The answer must be exactly the lines from the one containing "Yellow Gold , Diamond" through the end of the material, with both ends kept and no other lines.

──────── Data

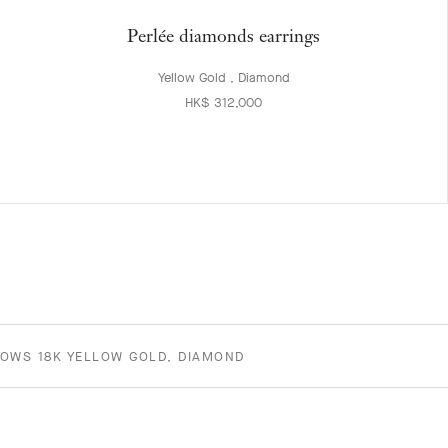
Perlée diamonds earrings
Yellow Gold , Diamond
HK$ 312,000
ROWS 18K YELLOW GOLD, DIAMOND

────────────────

Solved problem
Yellow Gold , Diamond
HK$ 312,000
ROWS 18K YELLOW GOLD, DIAMOND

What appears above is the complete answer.